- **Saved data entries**
★ ★ ★ ★ ★

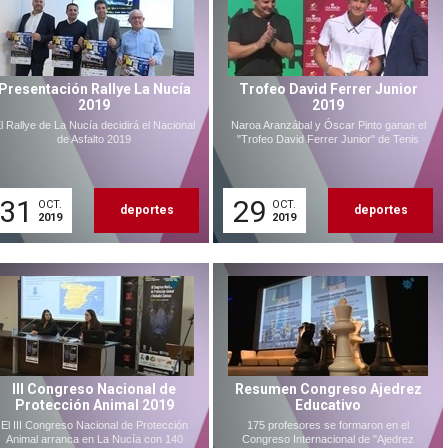
Presentación Rallye La Nucía
Trofeo David Ferrer Junior
2019
2019
l Rallye de La Nucía decidirá el Nacional
Naroa Aranzábal y Óscar Pinto ganan el
de Asfalto 2019
"Trofeo David Ferrer Junior" de Tenis
31
29
OCT.
OCT.
deportes
deportes
2019
2019
III Congreso Nacional de
Resumen Congreso Ajedrez
Protección Animal 2019
Educativo
El III Congreso Nacional de Protección
175 profesores se formaron en el
Animal arranca en La Nucía con 140
Congreso Internacional de "Ajedrez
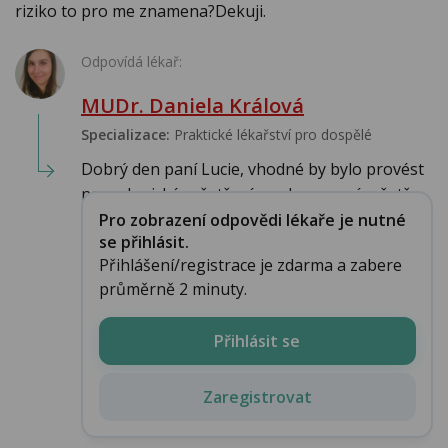
riziko to pro me znamena?Dekuji.
Odpovídá lékař:
MUDr. Daniela Králová
Specializace:
Praktické lékařství pro dospělé
Dobrý den paní Lucie, vhodné by bylo provést
neurologické vyšetření a zobrazovací vyšetře...
Pro zobrazení odpovědi lékaře je nutné
se přihlásit.
Přihlášení/registrace je zdarma a zabere
průměrně 2 minuty.
Přihlásit se
Zaregistrovat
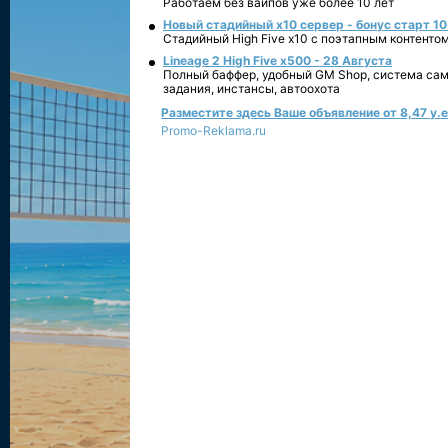
Работаем без вайпов уже более 10 лет
Новый стадийный х10 сервер - бонус старт 10
Стадийный High Five x10 с поэтапным контенто
Lineage 2 High Five x500 - 28 Августа
Полный баффер, удобный GM Shop, система сам
задания, инстансы, автоохота
Разместите здесь Ваше объявление от 8,47 у.е.
Promo-Reklama.ru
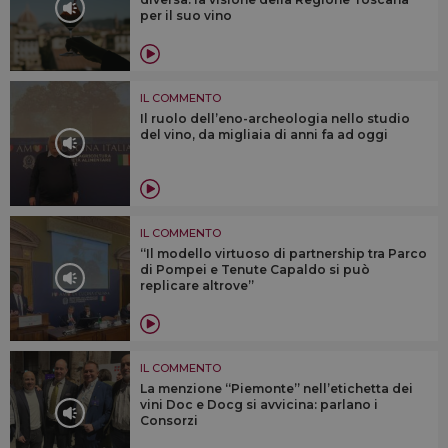
per il suo vino
IL COMMENTO
Il ruolo dell’eno-archeologia nello studio
del vino, da migliaia di anni fa ad oggi
IL COMMENTO
“Il modello virtuoso di partnership tra Parco
di Pompei e Tenute Capaldo si può
replicare altrove”
IL COMMENTO
La menzione “Piemonte” nell’etichetta dei
vini Doc e Docg si avvicina: parlano i
Consorzi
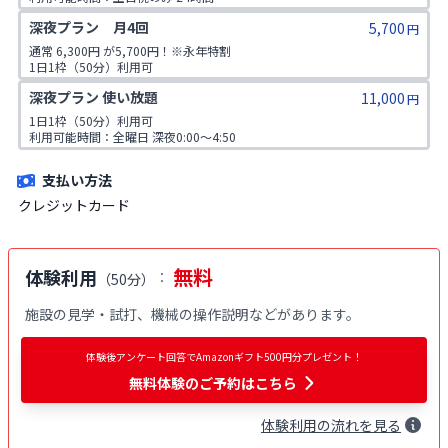
仙台エリア全店舗利用可
深夜プラン　月4回
5,700
円
通常 6,300円 が5,700円！※永年特割

1日1枠（50分）利用可

利用可能時間：全曜日 深夜0:00〜4:50

深夜プラン 使い放題
11,000
所属店舗のみ
円
1日1枠（50分）利用可

利用可能時間：全曜日 深夜0:00〜4:50

仙台エリア全店舗利用可
支払い方法
クレジットカード
無料
体験利用
：
（
50分
）
施設の見学・試打、機械の操作説明などがあります。
体験後アンケート回答でAmazonギフト500円分プレゼント！
無料体験
のご予約はこちら
体験
利用
の流れを見る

★ ★ ★ ★ ★

- **Activity**
Return the records verbatim, minus pictures.

- **The answer**
Presentación Rallye La Nucía
Trofeo David Ferrer Junior
2019
2019
l Rallye de La Nucía decidirá el Nacional
Naroa Aranzábal y Óscar Pinto ganan el
de Asfalto 2019
"Trofeo David Ferrer Junior" de Tenis
31
29
OCT.
OCT.
deportes
deportes
2019
2019
III Congreso Nacional de
Resumen Congreso Ajedrez
Protección Animal 2019
Educativo
El III Congreso Nacional de Protección
175 profesores se formaron en el
Animal arranca en La Nucía con 140
Congreso Internacional de "Ajedrez
riziko to pro me znamena?Dekuji.
Odpovídá lékař:
MUDr. Daniela Králová
Specializace:
Praktické lékařství pro dospělé
Dobrý den paní Lucie, vhodné by bylo provést
neurologické vyšetření a zobrazovací vyšetře...
Pro zobrazení odpovědi lékaře je nutné
se přihlásit.
Přihlášení/registrace je zdarma a zabere
průměrně 2 minuty.
Přihlásit se
Zaregistrovat
Работаем без вайпов уже более 10 лет
Новый стадийный х10 сервер - бонус старт 10
Стадийный High Five x10 с поэтапным контенто
Lineage 2 High Five x500 - 28 Августа
Полный баффер, удобный GM Shop, система сам
задания, инстансы, автоохота
Разместите здесь Ваше объявление от 8,47 у.е.
Promo-Reklama.ru
per il suo vino
IL COMMENTO
Il ruolo dell’eno-archeologia nello studio
del vino, da migliaia di anni fa ad oggi
IL COMMENTO
“Il modello virtuoso di partnership tra Parco
di Pompei e Tenute Capaldo si può
replicare altrove”
IL COMMENTO
La menzione “Piemonte” nell’etichetta dei
vini Doc e Docg si avvicina: parlano i
Consorzi
仙台エリア全店舗利用可
深夜プラン　月4回
5,700
円
通常 6,300円 が5,700円！※永年特割

1日1枠（50分）利用可

利用可能時間：全曜日 深夜0:00〜4:50

深夜プラン 使い放題
11,000
所属店舗のみ
円
1日1枠（50分）利用可

利用可能時間：全曜日 深夜0:00〜4:50

仙台エリア全店舗利用可
支払い方法
クレジットカード
無料
体験利用
：
（
50分
）
施設の見学・試打、機械の操作説明などがあります。
体験後アンケート回答でAmazonギフト500円分プレゼント！
無料体験
のご予約はこちら
体験
利用
の流れを見る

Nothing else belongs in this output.